C’est ainsi qu’il se retrouve à Plaisance, un village reculé où le temps semble suspendu. Lui et ses compagnons sont logés dans une maison en construction, au centre du bourg. Pas de confort, pas d’intimité : un simple châlit en bois surmonté d’une paillasse pour tout repos. Leur mission est éreintante, répétitive, décevante : il leur faut casser des pierres à longueur de journée pour redresser les virages d’une route sinueuse. Pics, pioches, pelles leur sont remis, comme à des forçats. L’analogie avec le bagne est douloureusement évidente. Considérés comme de la main-d’œuvre corvéable à merci, ils sont contraints de travailler, enfermés dans une impasse, car rentrer chez eux, en zone interdite, leur est impossible.

« Quelle injustice ! » s’indigne-t-on. Tout cela, pour satisfaire quelques gradés en mal d’autorité, prêts à exiger l’impossible pour décrocher quelques galons supplémentaires. Pour eux, ces hommes ne sont rien d’autre que des esclaves modernes.

« Ils auraient dû se révolter ! » murmure Hippolyte.

Chaque matin, ils prennent le chemin du chantier, parcourant à pied les kilomètres qui les séparent de leur supplice quotidien. Main-d’œuvre bon marché, exploités sans scrupule, ils sont nourris chichement. Trois fois par jour, une femme leur apporte de la soupe dans une charrette tirée par un cheval. Leur maigre solde, dérisoire, file aussitôt chez l’épicier ou le boulanger, en échange de quelques vivres supplémentaires.

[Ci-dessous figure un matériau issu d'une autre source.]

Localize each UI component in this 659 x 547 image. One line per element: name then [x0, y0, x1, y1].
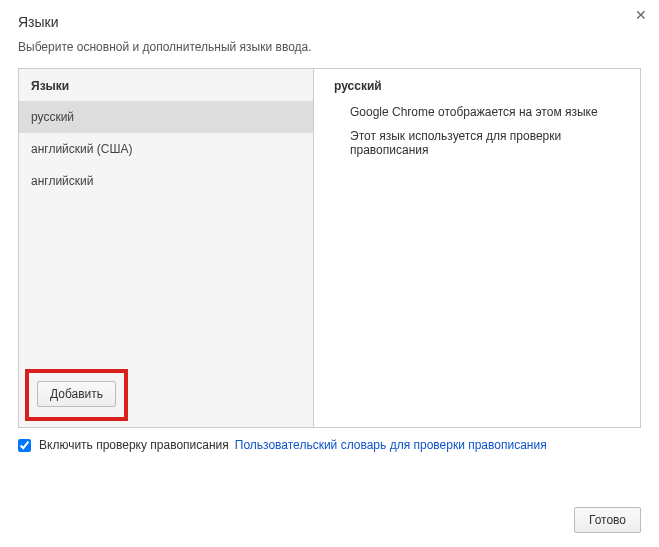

Mais Robert refuse de plier. Un feu couve en lui, une révolte sourde qu’il ne peut plus contenir. Alors, le 9 novembre 1940, il prend une décision audacieuse. Il se fait porter malade. Une ruse ? Une nécessité ? Peu importe, il joue son va-tout. Et cette fois, pour la première fois, il ose défier l’autorité.

Transporté dans une vieille camionnette bringuebalante jusqu’à Réquista, il découvre un bourg animé, aux commerces foisonnants, loin du morne labeur de Plaisance. Il envie ces habitants aux professions libérales, ces gens libres de leurs mouvements, épargnés par la guerre.

L’infirmerie où il est accueilli n’a de médical que le nom : un modeste local réquisitionné, où s’entassent quelques médicaments et des vêtements militaires. Un pantalon, une veste, une paire de souliers… enfin de quoi se changer !

« Après des semaines de labeur, ses habits devaient être dans un état lamentable. Comment faisait-il pour les laver, lui qui n’avait même pas de rechange ? »

La maison, un local réquisitionné, qui donne sur la place du Vatican – une ironie, ce nom qui évoque la grandeur romaine dans ce petit village – abrite l’infirmerie au rez-de-chaussée. À l’étage, deux chambres, dont l’une devient son refuge. Pour la première fois depuis des semaines, il s’allonge dans un véritable lit. Il s’autorise quelques jours de répit, le luxe d’une réflexion. Retourner casser des cailloux ? Impossible. Mais alors, que faire ?

Ici, la guerre semble lointaine. Les habitants poursuivent leur quotidien, indifférents aux bouleversements du monde. Pourtant, le destin va enfin lui sourire.

Le jeune infirmier qui dirige le centre est rappelé dans ses foyers. Le médecin militaire, en manque de personnel, lui propose un rôle inespéré :

– Nous avons besoin de vos services, restez avec nous.